- Goal of the exercise
Wherever a picture appears, skip it and retype the rest of the data exactly.

- Items from a dataset
>>>
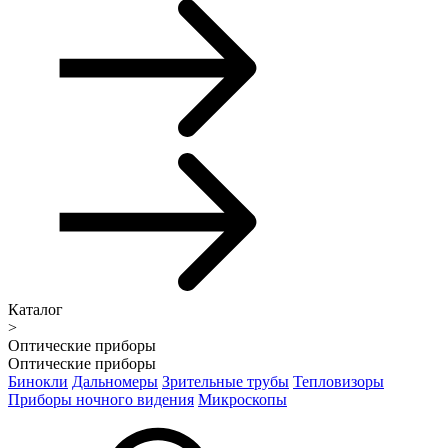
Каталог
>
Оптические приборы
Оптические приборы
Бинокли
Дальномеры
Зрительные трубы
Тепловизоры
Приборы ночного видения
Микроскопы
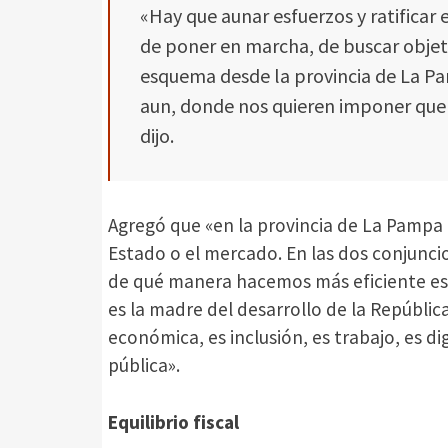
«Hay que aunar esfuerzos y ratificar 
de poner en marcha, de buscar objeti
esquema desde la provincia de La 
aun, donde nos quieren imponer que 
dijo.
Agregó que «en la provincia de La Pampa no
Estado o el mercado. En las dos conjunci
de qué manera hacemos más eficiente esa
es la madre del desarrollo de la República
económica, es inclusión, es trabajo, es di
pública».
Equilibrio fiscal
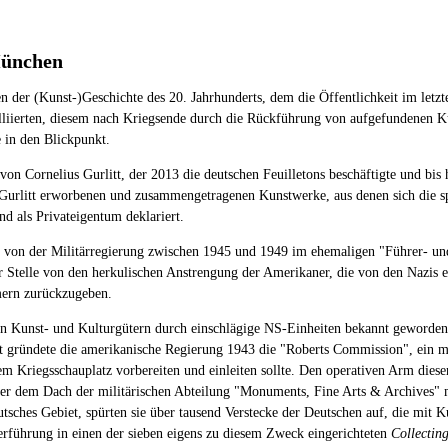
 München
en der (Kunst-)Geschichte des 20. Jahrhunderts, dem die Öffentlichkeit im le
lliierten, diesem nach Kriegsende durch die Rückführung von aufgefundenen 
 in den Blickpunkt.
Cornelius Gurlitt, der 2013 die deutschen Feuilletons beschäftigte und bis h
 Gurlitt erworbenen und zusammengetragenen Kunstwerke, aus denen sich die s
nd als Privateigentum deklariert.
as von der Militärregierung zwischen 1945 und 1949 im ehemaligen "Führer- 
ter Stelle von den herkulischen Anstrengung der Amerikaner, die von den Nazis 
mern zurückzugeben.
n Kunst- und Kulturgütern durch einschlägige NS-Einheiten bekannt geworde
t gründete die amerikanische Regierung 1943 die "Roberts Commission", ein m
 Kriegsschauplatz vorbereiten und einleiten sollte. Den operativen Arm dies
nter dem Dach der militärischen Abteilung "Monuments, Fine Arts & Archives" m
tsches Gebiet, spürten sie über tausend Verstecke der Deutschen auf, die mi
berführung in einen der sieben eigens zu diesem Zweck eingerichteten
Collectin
<<<
- Exercise response
Каталог
>
Оптические приборы
Оптические приборы
Бинокли
Дальномеры
Зрительные трубы
Тепловизоры
Приборы ночного видения
Микроскопы
«Hay que aunar esfuerzos y ratificar 
de poner en marcha, de buscar objeti
esquema desde la provincia de La 
aun, donde nos quieren imponer que 
dijo.
Agregó que «en la provincia de La Pampa no
Estado o el mercado. En las dos conjunci
de qué manera hacemos más eficiente esa
es la madre del desarrollo de la República
económica, es inclusión, es trabajo, es di
pública».
Equilibrio fiscal
 München
en der (Kunst-)Geschichte des 20. Jahrhunderts, dem die Öffentlichkeit im le
lliierten, diesem nach Kriegsende durch die Rückführung von aufgefundenen 
 in den Blickpunkt.
Cornelius Gurlitt, der 2013 die deutschen Feuilletons beschäftigte und bis h
 Gurlitt erworbenen und zusammengetragenen Kunstwerke, aus denen sich die s
nd als Privateigentum deklariert.
as von der Militärregierung zwischen 1945 und 1949 im ehemaligen "Führer- 
ter Stelle von den herkulischen Anstrengung der Amerikaner, die von den Nazis 
mern zurückzugeben.
n Kunst- und Kulturgütern durch einschlägige NS-Einheiten bekannt geworde
t gründete die amerikanische Regierung 1943 die "Roberts Commission", ein m
 Kriegsschauplatz vorbereiten und einleiten sollte. Den operativen Arm dies
nter dem Dach der militärischen Abteilung "Monuments, Fine Arts & Archives" m
tsches Gebiet, spürten sie über tausend Verstecke der Deutschen auf, die mi
berführung in einen der sieben eigens zu diesem Zweck eingerichteten
Collectin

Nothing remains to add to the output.